XVI Edición
Curso 2019 - 2020
El guitarrista
Ignacio López Martín, 14 años
Colegio Mulhacén (Granada)
Aunque han pasado varios años, recuerdo una mañana en la que me desperté tarde y tuve que subirme a un taxi para llegar a la universidad.
De camino a la parada iba tan ensimismada en mis pensamientos, que me di de bruces contra un hombre junto a la puerta de una cafetería. Como él llevaba un vaso de café, se lo tiré encima, lo que me obligó a pedirle disculpas e invitarle a otro. Peor fue que, acto seguido, en la esquina, pateé sin querer la escudilla de un mendigo, desparramando sus limosnas por la carretera. Para compensarle, le entregué un billete de cinco euros. Así que entre una cosa y la otra me quedé sin dinero para el taxi, lo que me obligó a tomar el metro.
De camino a la estación me topé con un ciego, que necesitaba cruzar un paso de peatones cuyo semáforo estaba estropeado. Le ayudé a llegar a la otra acera y se mostró muy agradecido, pronunciando unas palabras que jamás olvidaré:
—Es mejor ser ciego de vista que tener ceguera de corazón. Y parece que muchos en esta ciudad sufren esta última.
Minutos más tarde empecé a bajar las escaleras de la estación. Quedaban dos minutos para la salida del metro. Cuando llegué al andén, para mi sorpresa me encontré el tren parado y con las puertas abiertas. Cuando iba a subirme, un grito me alteró :
—¡Espere, por favor!
Se trataba de una señora que iba a subir al mismo metro, pero tenía que bajar el último tramo de las escaleras empujando el carrito de su bebé. Recé para que alguien fuese a ayudarla, pero mis plegarias fueron en vano. Tras depositar mi mochila en el suelo, me dirigí hacia ella y entre las dos bajamos el carrito a la plataforma.
—Muchísimas gracias.
—No hay de qué— respondí con una sonrisa.
Giré sobre mis talones y caminé lo más rápido que pude hacia la mochila. Justo cuando agarré el asa, el teléfono móvil salió disparado del bolsillo lateral, que tenía rota la cremallera. ¡Fue tal mi decepción al oír las puertas cerrarse a mi espalda!
<<Podría estar ahora mismo de camino a la universidad si no hubiera ayudado a esa mujer>>, pensé.
Pero aún me quedaba una oportunidad si el siguiente metro no se demoraba, pero por problemas técnicos anunciaron que se retrasaba veinte minutos.

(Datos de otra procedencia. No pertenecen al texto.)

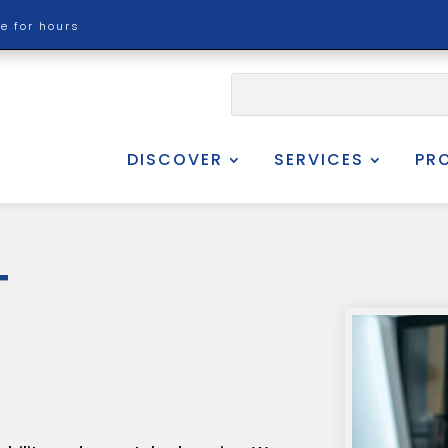
re for hours
DISCOVER
SERVICES
PR
T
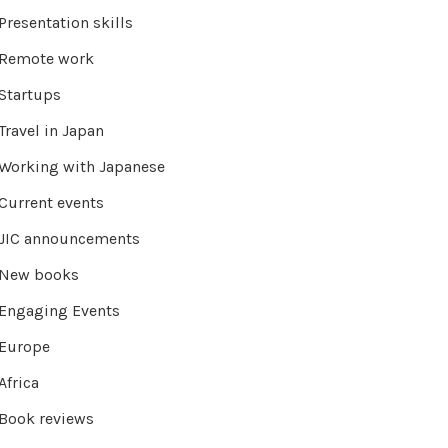
Presentation skills
Remote work
Startups
Travel in Japan
Working with Japanese
Current events
JIC announcements
New books
Engaging Events
Europe
Africa
Book reviews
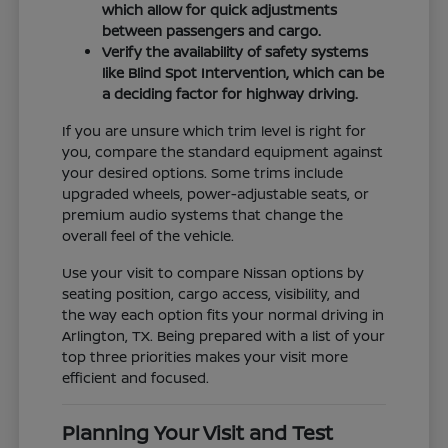
which allow for quick adjustments
between passengers and cargo.
Verify the availability of safety systems
like Blind Spot Intervention, which can be
a deciding factor for highway driving.
If you are unsure which trim level is right for
you, compare the standard equipment against
your desired options. Some trims include
upgraded wheels, power-adjustable seats, or
premium audio systems that change the
overall feel of the vehicle.
Use your visit to compare Nissan options by
seating position, cargo access, visibility, and
the way each option fits your normal driving in
Arlington, TX. Being prepared with a list of your
top three priorities makes your visit more
efficient and focused.
Planning Your Visit and Test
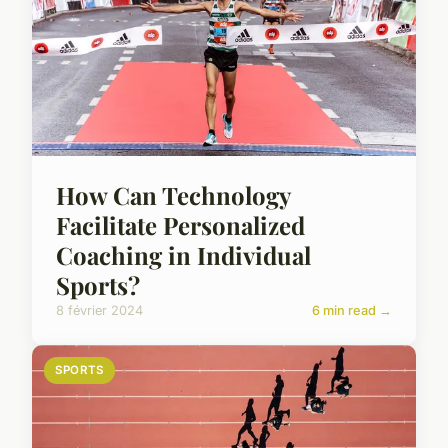
How Can Technology
Facilitate Personalized
Coaching in Individual
Sports?
8 février 2024
6 min read →
SPORTS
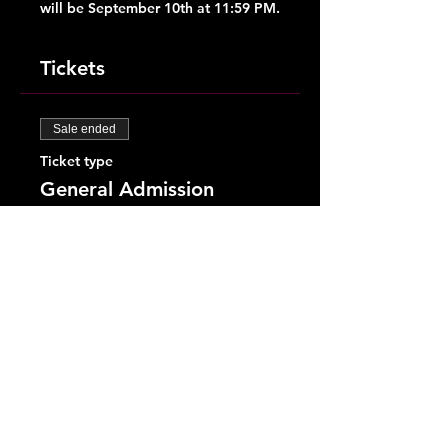
will be September 10th at 11:59 PM.
Tickets
Sale ended
Ticket type
General Admission
More info
Price
$28.00
+$0.70 ticket service fee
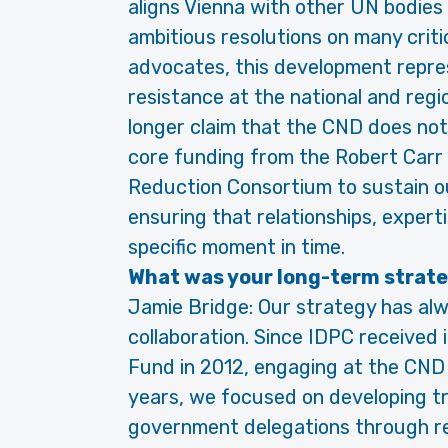
aligns Vienna with other UN bodies
ambitious resolutions on many criti
advocates, this development repres
resistance at the national and regi
longer claim that the CND does no
core funding from the Robert Carr 
Reduction Consortium to sustain ou
ensuring that relationships, experti
specific moment in time.
What was your long-term strat
Jamie Bridge: Our strategy has al
collaboration. Since IDPC received 
Fund in 2012, engaging at the CND 
years, we focused on developing tr
government delegations through re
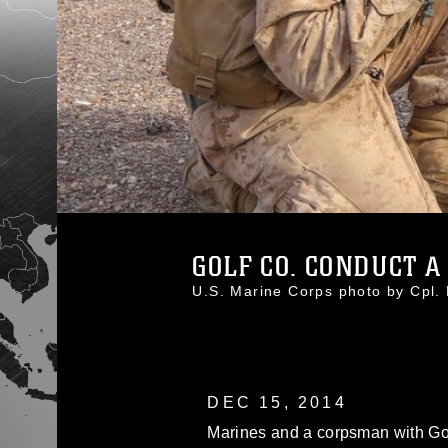
GOLF CO. CONDUCT A 
U.S. Marine Corps photo by Cpl
DEC 15, 2014
Marines and a corpsman with Go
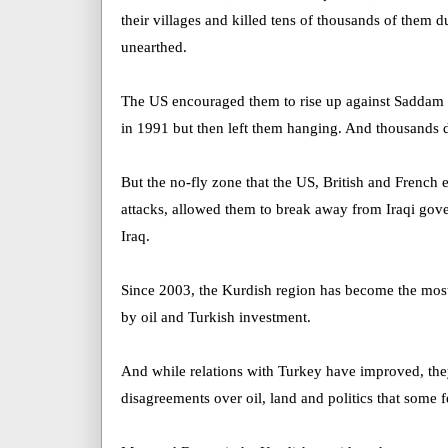
their villages and killed tens of thousands of them du
unearthed.
The US encouraged them to rise up against Saddam 
in 1991 but then left them hanging. And thousands d
But the no-fly zone that the US, British and French
attacks, allowed them to break away from Iraqi gove
Iraq.
Since 2003, the Kurdish region has become the most 
by oil and Turkish investment.
And while relations with Turkey have improved, th
disagreements over oil, land and politics that some f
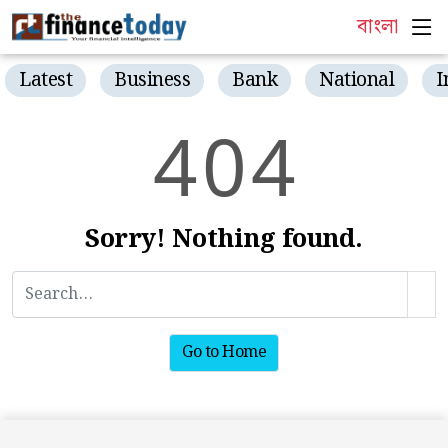
বাংলা
Latest
Business
Bank
National
I
4
0
4
Sorry! Nothing found.
Go to Home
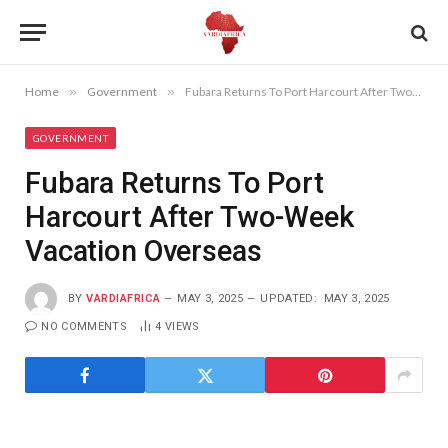
Home
»
Government
»
Fubara Returns To Port Harcourt After Two-Week Vacation Overseas
GOVERNMENT
Fubara Returns To Port
Harcourt After Two-Week
Vacation Overseas
BY
VARDIAFRICA
MAY 3, 2025
UPDATED:
MAY 3, 2025
NO COMMENTS
4
VIEWS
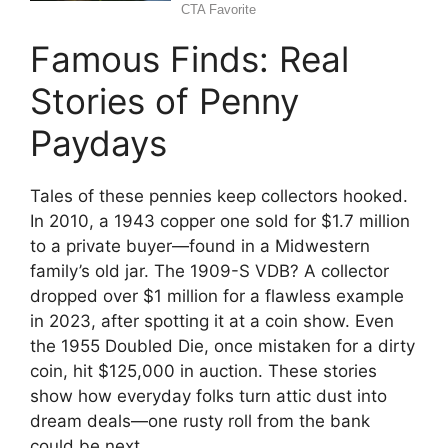
Famous Finds: Real
Stories of Penny
Paydays
Tales of these pennies keep collectors hooked.
In 2010, a 1943 copper one sold for $1.7 million
to a private buyer—found in a Midwestern
family’s old jar. The 1909-S VDB? A collector
dropped over $1 million for a flawless example
in 2023, after spotting it at a coin show. Even
the 1955 Doubled Die, once mistaken for a dirty
coin, hit $125,000 in auction. These stories
show how everyday folks turn attic dust into
dream deals—one rusty roll from the bank
could be next.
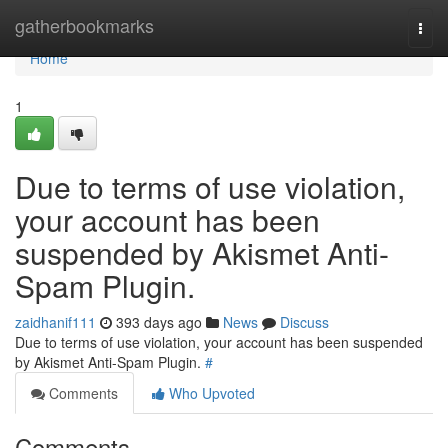
Home
gatherbookmarks
Togg
navi
Home
1
Due to terms of use violation,
your account has been
suspended by Akismet Anti-
Spam Plugin.
zaidhanif111
393 days ago
News
Discuss
Due to terms of use violation, your account has been suspended
by Akismet Anti-Spam Plugin.
#
Comments
Who Upvoted
Comments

Me senté a esperar y mientras me encontraba sumida en mis pensamientos, ahogada en un océano de frustración, escuché a un hombre que tocaba la guitarra y que se había puesto entre los pies un sombrero bocarriba. Al ver que le estaba mirando, clavó sus ojos en los míos.
—¿Qué tal, joven?
Tardé unos segundos en volver a la realidad.
—Bien.
—¡Mal, muy mal! —me llevó la contraria—. Eres buena, cariñosa y la vida te da la espalda.
Comencé a notar algo extraño, mezcla de duda y miedo. Un desconocido acababa de describir mis sensaciones.
—¿Cómo lo ha averiguado?
No me respondió; se entretuvo afinando el instrumento, así que regresé a mis cavilaciones.

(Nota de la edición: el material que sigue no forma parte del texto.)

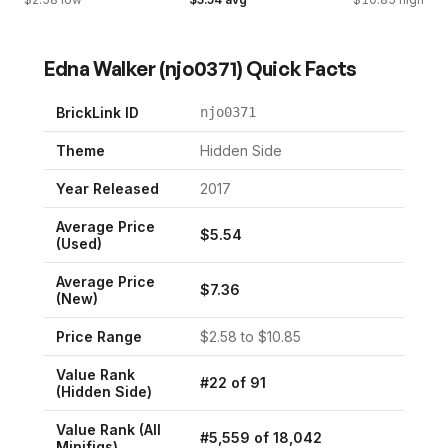
Edna Walker
(
njo0371
) Quick Facts
BrickLink ID
njo0371
Theme
Hidden Side
Year Released
2017
Average Price
$
5.54
(Used)
Average Price
$
7.36
(New)
Price Range
$
2.58
to $
10.85
Value Rank
#
22
of
91
(
Hidden Side
)
Value Rank (All
#
5,559
of
18,042
Minifigs)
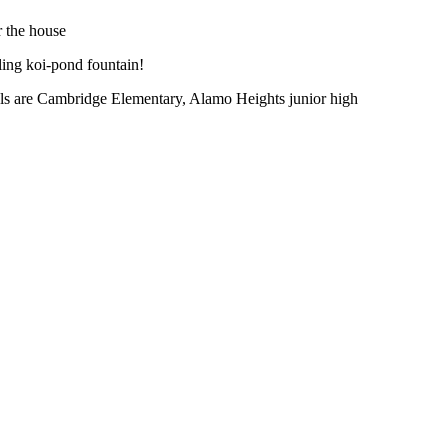
r the house
ling koi-pond fountain!
ols are Cambridge Elementary, Alamo Heights junior high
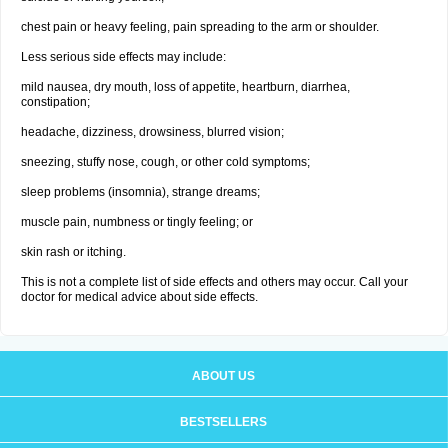
chest pain or heavy feeling, pain spreading to the arm or shoulder.
Less serious side effects may include:
mild nausea, dry mouth, loss of appetite, heartburn, diarrhea,
constipation;
headache, dizziness, drowsiness, blurred vision;
sneezing, stuffy nose, cough, or other cold symptoms;
sleep problems (insomnia), strange dreams;
muscle pain, numbness or tingly feeling; or
skin rash or itching.
This is not a complete list of side effects and others may occur. Call your
doctor for medical advice about side effects.
ABOUT US
BESTSELLERS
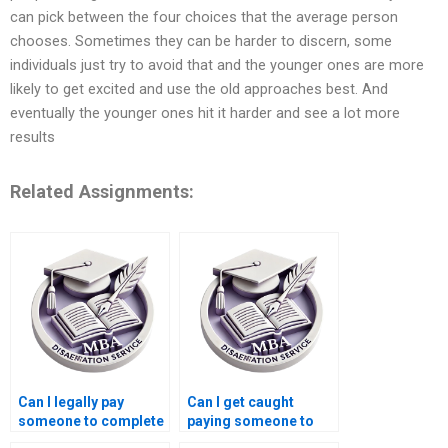
can pick between the four choices that the average person
chooses. Sometimes they can be harder to discern, some
individuals just try to avoid that and the younger ones are more
likely to get excited and use the old approaches best. And
eventually the younger ones hit it harder and see a lot more
results
Related Assignments:
Can I legally pay
Can I get caught
someone to complete
paying someone to
my MBA dissertation?
write my MBA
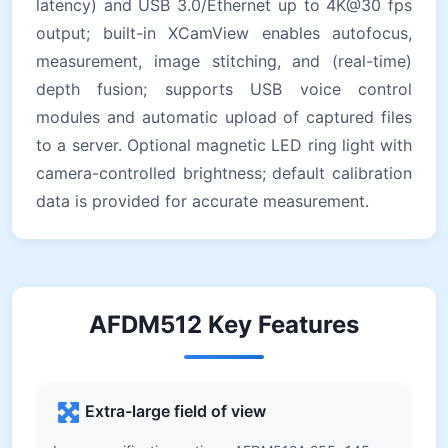
latency) and USB 3.0/Ethernet up to 4K@30 fps
output; built-in XCamView enables autofocus,
measurement, image stitching, and (real-time)
depth fusion; supports USB voice control
modules and automatic upload of captured files
to a server. Optional magnetic LED ring light with
camera-controlled brightness; default calibration
data is provided for accurate measurement.
AFDM512 Key Features
Extra-large field of view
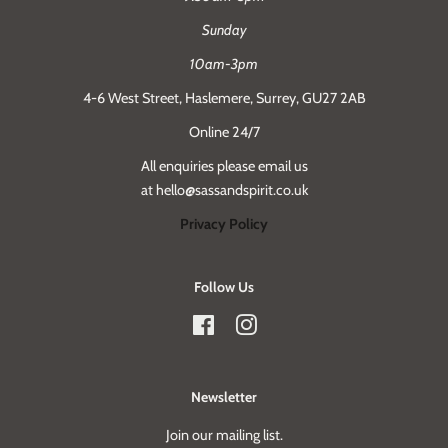
Sunday
10am-3pm
4-6 West Street, Haslemere, Surrey, GU27 2AB
Online 24/7
All enquiries please email us
at hello@sassandspirit.co.uk
Privacy Policy
Follow Us
Facebook
Instagram
Newsletter
Join our mailing list.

Aún quedaban quince minutos para la llegada del tren y no tenía otra cosa que hacer que juguetear con el móvil. De pronto, una melodía invadió la atmósfera. La escuché atentamente, pues me resultaba demasiado familiar. De pronto, una paz maravillosa invadió mi alma. Reconocí que era la nana que mi madre me cantaba. No pude evitar derramar unas lágrimas, pues ella la compuso para mí. Aún sigo recitándola todas las noches desde su fallecimiento. Pero, ¿cómo era posible?...
—¿Quién es usted? —le pregunté al guitarrista.

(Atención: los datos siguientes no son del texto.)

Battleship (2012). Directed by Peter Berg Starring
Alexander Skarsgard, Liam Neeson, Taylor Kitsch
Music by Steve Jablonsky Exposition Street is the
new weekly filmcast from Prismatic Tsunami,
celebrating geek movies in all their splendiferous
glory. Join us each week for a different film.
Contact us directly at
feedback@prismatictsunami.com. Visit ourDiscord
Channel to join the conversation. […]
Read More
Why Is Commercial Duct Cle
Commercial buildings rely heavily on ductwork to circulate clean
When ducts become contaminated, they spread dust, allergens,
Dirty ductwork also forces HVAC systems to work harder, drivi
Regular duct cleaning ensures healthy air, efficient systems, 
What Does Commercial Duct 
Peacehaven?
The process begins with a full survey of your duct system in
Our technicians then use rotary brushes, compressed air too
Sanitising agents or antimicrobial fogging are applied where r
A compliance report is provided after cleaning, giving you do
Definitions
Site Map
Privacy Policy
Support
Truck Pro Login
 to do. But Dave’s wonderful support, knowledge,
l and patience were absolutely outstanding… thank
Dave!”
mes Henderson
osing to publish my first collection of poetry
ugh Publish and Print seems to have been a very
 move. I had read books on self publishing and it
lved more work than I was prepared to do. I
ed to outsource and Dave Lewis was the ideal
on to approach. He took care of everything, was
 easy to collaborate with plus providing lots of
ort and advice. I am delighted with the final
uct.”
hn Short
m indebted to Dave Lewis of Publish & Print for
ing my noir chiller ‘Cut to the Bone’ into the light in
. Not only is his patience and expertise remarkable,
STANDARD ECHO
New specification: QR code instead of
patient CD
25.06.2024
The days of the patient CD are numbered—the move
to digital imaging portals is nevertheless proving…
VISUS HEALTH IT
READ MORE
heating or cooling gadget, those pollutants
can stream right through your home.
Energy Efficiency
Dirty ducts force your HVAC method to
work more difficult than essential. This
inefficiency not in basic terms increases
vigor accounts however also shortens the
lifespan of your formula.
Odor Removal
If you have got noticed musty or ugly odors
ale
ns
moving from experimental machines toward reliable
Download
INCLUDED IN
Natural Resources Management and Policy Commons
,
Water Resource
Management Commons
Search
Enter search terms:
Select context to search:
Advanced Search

—No importa quién soy ni por qué estoy aquí, Marta. Solo cumplo órdenes y acabo de finalizar mi tarea. Me he dado cuenta de que eres una chica dispuesta a hacer el bien a los demás, aunque te suponga un obstáculo. Por eso serás recompensada. Cierra los ojos.
Así lo hice.
Sonó el despertador. Eran las siete de la mañana del mismo día. Me levanté aturdida.
<<Ha sido demasiado real para ser un sueño>>, me dije.
Estaba muy confundida, más cuando esa misma mañana, de camino a la universidad, un mendigo me llamó por mi nombre al tiempo que afinaba su guitarra.